■ **WORK ORDER**
Work through the data below and copy out every line where "para" is found.

________

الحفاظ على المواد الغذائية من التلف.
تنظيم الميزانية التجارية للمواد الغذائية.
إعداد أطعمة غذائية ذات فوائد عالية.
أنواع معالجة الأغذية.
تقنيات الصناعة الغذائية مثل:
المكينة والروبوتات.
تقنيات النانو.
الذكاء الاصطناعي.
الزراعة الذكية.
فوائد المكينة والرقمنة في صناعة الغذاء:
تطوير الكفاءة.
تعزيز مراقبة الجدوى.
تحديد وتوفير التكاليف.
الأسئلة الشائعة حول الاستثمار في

________

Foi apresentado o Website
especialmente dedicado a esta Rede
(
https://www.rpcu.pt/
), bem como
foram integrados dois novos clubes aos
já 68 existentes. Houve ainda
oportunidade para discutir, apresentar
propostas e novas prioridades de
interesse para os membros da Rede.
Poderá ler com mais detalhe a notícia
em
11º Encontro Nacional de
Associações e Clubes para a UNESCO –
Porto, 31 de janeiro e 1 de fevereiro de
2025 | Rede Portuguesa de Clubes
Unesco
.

________

■ **YOUR RESPONSE**
oportunidade para discutir, apresentar
interesse para os membros da Rede.
Associações e Clubes para a UNESCO –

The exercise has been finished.